Explosión Beirut, Líbano
© OCAH/Farid Assad






el DiarioSolidario

Seis meses después de las explosiones en el puerto de Beirut cuyo impacto alcanzó más de 20 kilómetros a la redonda causando la muerte a más de 200 personas, miles de familias se enfrentan a una nueva ola de falta de vivienda debido al aumento de la pobreza, ha advertido el Consejo Noruego para los Refugiados, (NRC en sus siglas en inglés).

La organización resalta que aunque la mayoría de las cerca de 200.000 viviendas dañadas o destruidas el 4 de agosto de 2020 han sido reparadas – alrededor de 9.000 están todavía semidestruidas-, un amplio número de familias se encuentra ante una pobreza sin precedentes. Una situación que trae consigo un aumento de los desahucios y, por consecuencia, el incremento de las personas sin hogar. Se calcula que 70.000 trabajadores han perdido su empleo a causa de la explosión.

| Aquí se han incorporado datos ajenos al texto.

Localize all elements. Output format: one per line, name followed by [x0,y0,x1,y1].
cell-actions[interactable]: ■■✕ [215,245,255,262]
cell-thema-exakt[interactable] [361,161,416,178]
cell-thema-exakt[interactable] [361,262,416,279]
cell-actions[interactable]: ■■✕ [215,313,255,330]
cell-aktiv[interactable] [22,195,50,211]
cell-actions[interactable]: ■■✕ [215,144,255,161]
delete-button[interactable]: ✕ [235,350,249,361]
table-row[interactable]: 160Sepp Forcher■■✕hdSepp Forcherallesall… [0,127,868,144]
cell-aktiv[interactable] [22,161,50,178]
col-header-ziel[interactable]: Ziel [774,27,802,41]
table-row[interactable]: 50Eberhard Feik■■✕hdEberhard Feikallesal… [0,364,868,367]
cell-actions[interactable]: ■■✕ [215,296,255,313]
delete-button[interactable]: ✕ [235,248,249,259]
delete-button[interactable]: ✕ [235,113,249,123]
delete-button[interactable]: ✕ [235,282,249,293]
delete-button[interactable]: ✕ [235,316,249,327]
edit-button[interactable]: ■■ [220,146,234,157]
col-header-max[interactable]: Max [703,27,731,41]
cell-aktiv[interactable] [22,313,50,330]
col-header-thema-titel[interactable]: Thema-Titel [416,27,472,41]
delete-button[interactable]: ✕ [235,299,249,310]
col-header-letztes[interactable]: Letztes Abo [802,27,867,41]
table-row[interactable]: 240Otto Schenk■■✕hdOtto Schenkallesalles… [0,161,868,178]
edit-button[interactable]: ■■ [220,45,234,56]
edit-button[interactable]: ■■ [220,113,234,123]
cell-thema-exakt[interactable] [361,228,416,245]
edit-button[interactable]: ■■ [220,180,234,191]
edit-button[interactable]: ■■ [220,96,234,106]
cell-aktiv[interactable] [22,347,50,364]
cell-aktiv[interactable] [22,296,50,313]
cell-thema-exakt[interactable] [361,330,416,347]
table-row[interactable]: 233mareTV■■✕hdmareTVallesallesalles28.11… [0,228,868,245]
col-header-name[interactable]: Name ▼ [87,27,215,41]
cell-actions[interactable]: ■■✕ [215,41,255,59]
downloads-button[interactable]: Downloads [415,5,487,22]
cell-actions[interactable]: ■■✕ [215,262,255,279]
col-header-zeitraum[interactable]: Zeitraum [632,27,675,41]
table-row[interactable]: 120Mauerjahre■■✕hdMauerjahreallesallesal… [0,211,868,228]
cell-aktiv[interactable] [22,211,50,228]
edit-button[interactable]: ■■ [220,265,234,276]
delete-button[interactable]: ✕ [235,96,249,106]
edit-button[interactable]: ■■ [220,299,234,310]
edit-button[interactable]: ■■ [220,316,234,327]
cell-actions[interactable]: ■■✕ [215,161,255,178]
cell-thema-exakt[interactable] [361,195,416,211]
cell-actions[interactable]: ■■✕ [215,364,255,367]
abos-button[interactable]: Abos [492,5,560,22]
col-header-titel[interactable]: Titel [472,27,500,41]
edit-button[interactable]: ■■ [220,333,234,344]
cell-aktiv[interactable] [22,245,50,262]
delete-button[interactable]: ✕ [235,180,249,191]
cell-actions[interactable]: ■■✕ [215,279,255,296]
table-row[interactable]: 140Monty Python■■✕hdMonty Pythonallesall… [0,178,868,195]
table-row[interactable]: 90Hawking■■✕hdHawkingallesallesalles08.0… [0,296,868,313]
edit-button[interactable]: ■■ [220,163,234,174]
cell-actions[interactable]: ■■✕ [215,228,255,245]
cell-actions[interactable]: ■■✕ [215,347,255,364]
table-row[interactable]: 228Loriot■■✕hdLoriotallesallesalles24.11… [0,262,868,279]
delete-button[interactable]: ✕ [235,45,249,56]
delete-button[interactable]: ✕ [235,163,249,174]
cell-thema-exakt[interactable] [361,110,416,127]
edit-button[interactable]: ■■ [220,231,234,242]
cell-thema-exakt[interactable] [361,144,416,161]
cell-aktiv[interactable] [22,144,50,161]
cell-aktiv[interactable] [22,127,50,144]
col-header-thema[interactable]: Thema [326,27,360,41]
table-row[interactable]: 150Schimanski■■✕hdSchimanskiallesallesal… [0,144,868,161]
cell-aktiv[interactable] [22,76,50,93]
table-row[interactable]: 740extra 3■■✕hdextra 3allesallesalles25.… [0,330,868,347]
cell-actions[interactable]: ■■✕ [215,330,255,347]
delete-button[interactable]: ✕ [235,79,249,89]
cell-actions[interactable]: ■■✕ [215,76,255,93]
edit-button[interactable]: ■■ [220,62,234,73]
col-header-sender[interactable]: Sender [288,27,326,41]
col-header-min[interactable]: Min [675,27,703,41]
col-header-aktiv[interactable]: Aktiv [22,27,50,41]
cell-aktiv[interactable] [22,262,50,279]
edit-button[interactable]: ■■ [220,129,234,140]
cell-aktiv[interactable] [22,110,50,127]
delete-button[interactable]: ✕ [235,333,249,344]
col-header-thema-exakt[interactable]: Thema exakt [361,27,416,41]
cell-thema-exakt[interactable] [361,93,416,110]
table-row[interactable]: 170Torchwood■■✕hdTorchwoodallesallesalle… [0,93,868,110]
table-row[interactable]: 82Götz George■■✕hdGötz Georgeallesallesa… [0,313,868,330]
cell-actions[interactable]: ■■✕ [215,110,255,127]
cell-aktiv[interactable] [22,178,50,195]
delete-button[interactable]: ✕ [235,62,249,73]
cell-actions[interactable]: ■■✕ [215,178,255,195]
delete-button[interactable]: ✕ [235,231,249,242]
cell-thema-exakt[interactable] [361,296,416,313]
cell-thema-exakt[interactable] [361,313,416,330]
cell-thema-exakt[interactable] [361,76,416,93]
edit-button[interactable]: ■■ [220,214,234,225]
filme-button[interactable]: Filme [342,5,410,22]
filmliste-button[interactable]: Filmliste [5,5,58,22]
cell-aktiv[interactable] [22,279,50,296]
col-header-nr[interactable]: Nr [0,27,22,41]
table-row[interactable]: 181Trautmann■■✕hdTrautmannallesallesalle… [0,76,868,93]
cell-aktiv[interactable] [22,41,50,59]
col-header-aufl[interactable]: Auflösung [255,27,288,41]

“Puede que se hayan reparado las puertas de las casas de la gente, pero el daño a las vidas que hay detrás de esas puertas permanece”. Director de NRC en Líbano, Carlo Gherardi.

Incluso antes de la explosión, Líbano se enfrentaba a la parálisis política, a una crisis económica acuciante y a un agresivo brote de Covid-19. La ONG Urda Spain nos recordaba en el artículo  “El abismo libanés” que la mitad de la población libanesa vivía por debajo del límite de la pobreza antes de la explosión. A esta cantidad se sumaban las más de millón y medio de personas refugiadas que habitan allí sin opciones laborales y de vida digna.

Pobreza en Beirut

Las víctimas más afectadas por la explosión ya vivían en las zonas más pobres de Beirut. Las casi 1000 entrevistas realizadas por la organización noruega con residentes en los barrios afectados – Karantina, Mar Mkhayel, Gemmayzeh, Bourj Hammoud y Achrafieh- mostraron que alrededor de un tercio de los participantes declararon haber perdido sus ingresos familiares a causa de la explosión.

Una consecuencia de esta situación es que entre las familias, el 42% de las que padecían enfermedades crónicas informaron de que no podían continuar con su tratamiento, en gran parte porque ya no se lo podían permitir.

De todos los grupos afectados que evaluó la ONG, los refugiados sirios son los que más incidentes de violencia, abusos y acoso han sufrido por parte de los propietarios y por las tensiones en la comunidad. “Se han reparado miles de viviendas gracias a la enorme inversión y al trabajo de los afectados y de la comunidad internacional, pero la cruda realidad es que los más vulnerables siguen desplazados”, dijo el director de NRC en Líbano, Carlo Gherardi.

Mirar más allá

El NRC ha reparado las casas de alrededor de 1.600 familias y ha ayudado a más de 600 familias con prestaciones para el pago del alquiler durante un máximo de seis meses. Para marzo, unas 15.000 personas habrán recibido sustento en materia de alojamiento, agua y saneamiento, educación y servicios jurídicos.

“Cada vez están más desempleados, no pueden pagar el alquiler, tienen enormes deudas y dependen cada vez más de la ayuda. Decenas de miles de personas siguen sin poder conseguir un nuevo hogar o regresar al lugar donde solían vivir. Es imperativo mirar más allá de los daños estructurales y ayudar a los habitantes de Beirut a levantarse de nuevo. Líbano necesita reformas de gobernanza de gran alcance y apoyo internacional a largo plazo”, concluye Carlo Gherardi.